Kepler used quite a bit of that die space for FP64 calculations, but that did not happen with consumer versions of Pascal. Instead, GP100 supported 1:2:4 FP64:FP32:FP16 performance ratios. This is great for the compute community, such as scientific researchers, but games are focused on FP32. Shortly thereafter, NVIDIA releases GP102, which had the same number of FP32 cores (3840) as GP100 but with much-reduced 64-bit performance… and much reduced die area. GP100 was 610mm2, but GP102 was just 471mm2.

At this point, I’m thinking that NVIDIA is pulling scientific computing chips away from the common user to increase the value of their Tesla parts. There was no reason to either make a cheap 6XXmm2 card available to the public, and a 471mm2 part could take the performance crown, so why not reap extra dies from your wafer (and be able to clock them higher because of better binning)?

And then Volta came out. And it was massive (815mm2).

At this point, you really cannot manufacture a larger integrated circuit. You are at the limit of what TSMC (and other fabs) can focus onto your silicon. Again, it’s a 1:2:4 FP64:FP32:FP16 ratio. Again, there is no consumer version in sight. Again, it looked as if NVIDIA was going to fragment their market and leave consumers behind.

And then Turing was announced. Apparently, NVIDIA still plans on making big chips for consumers… just not with 64-bit performance. The big draw of this 754mm2 chip is its dedicated hardware for raytracing. We knew this technology was coming, and we knew that the next generation would have technology to make this useful. I figured that meant consumer-Volta, and NVIDIA had somehow found a way to use Tensor cores to cast rays.
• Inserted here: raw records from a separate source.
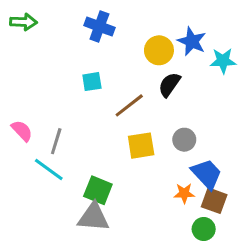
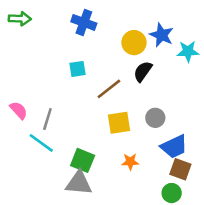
blue trapezoid: (207, 174) -> (174, 147), turned 108
orange star: (184, 193) -> (130, 162), moved

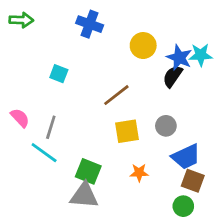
blue star: (162, 35) -> (179, 58), moved
cyan square: (78, 69) -> (59, 74), moved, turned 30
black semicircle: (143, 71) -> (173, 76), moved

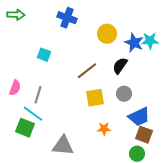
black semicircle: (173, 76) -> (120, 66), moved
pink semicircle: (20, 118) -> (15, 88), turned 63
green square: (88, 171) -> (25, 128), moved

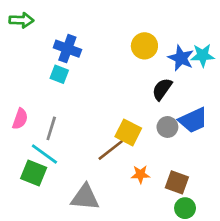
blue cross: (67, 18) -> (67, 49), moved
brown line: (87, 71) -> (111, 150), moved
yellow square: (95, 98) -> (128, 132), turned 36
blue trapezoid: (139, 117) -> (193, 120), moved
brown square: (144, 135) -> (177, 182), moved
Apparently not… but, don’t worry, Turing has Tensor cores too… they’re just for machine-learning gaming applications. Those are above and beyond the raytracing ASICs, and the CUDA cores, and the ROPs, and the texture units, and so forth.
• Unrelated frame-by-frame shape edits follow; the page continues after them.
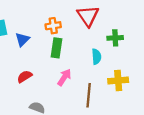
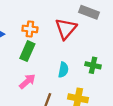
green cross: (115, 38) -> (93, 65), moved

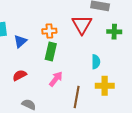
green cross: (93, 65) -> (114, 32), moved
cyan semicircle: (63, 70) -> (96, 62), moved

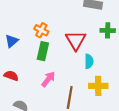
red triangle: (82, 25) -> (76, 40), moved
orange cross: (49, 31) -> (41, 30), turned 32
red semicircle: (20, 75) -> (11, 76), turned 48

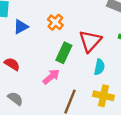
green rectangle: (43, 51) -> (64, 53), moved

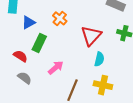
green rectangle: (64, 53) -> (39, 43), moved
gray semicircle: (15, 99) -> (25, 78), moved

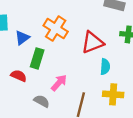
orange cross: (60, 18) -> (56, 29), size x1.5
red triangle: (91, 36) -> (92, 42), turned 35
gray semicircle: (25, 78) -> (42, 101), moved

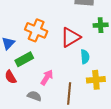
green rectangle: (37, 58) -> (24, 59), turned 54
red semicircle: (19, 76) -> (11, 77), turned -136

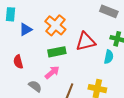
cyan semicircle: (85, 57) -> (109, 57), moved
green rectangle: (24, 59) -> (57, 52), moved

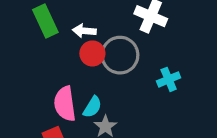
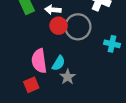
cyan cross: (169, 79) -> (112, 44), turned 35

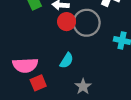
pink semicircle: (39, 61) -> (25, 65), moved, turned -85
gray star: (68, 77) -> (83, 86), moved

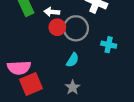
cyan semicircle: (67, 61) -> (73, 60), moved
red square: (38, 83) -> (31, 84), size x1.5

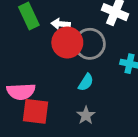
red circle: (57, 27) -> (67, 42), size x1.5
red square: (31, 84) -> (36, 111), turned 30

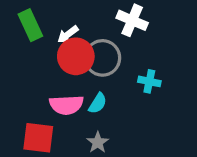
white arrow: (61, 24) -> (68, 34), turned -42
pink semicircle: (21, 91) -> (66, 105), moved

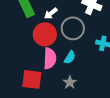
red circle: (76, 56) -> (45, 34), moved
pink semicircle: (66, 105) -> (50, 58), turned -85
But, raytracing hype aside, let’s think about the product stack:

  1. NVIDIA now has two ~800mm2-ish chips… and
  2. They serve two completely different markets.

In fact, I cannot see either FP64 or raytracing going anywhere any time soon. As such, it’s my assumption that NVIDIA will maintain two different architectures of GPUs going forward. The only way that I can see this changing is if they figure out a multi-die solution, because neither design can get any bigger. And even then, what workload would it even perform? (Moment of silence for 10km x 10km video game maps.)

What do you think? Will NVIDIA keep two architectures going forward? If not, how will they serve all of their customers?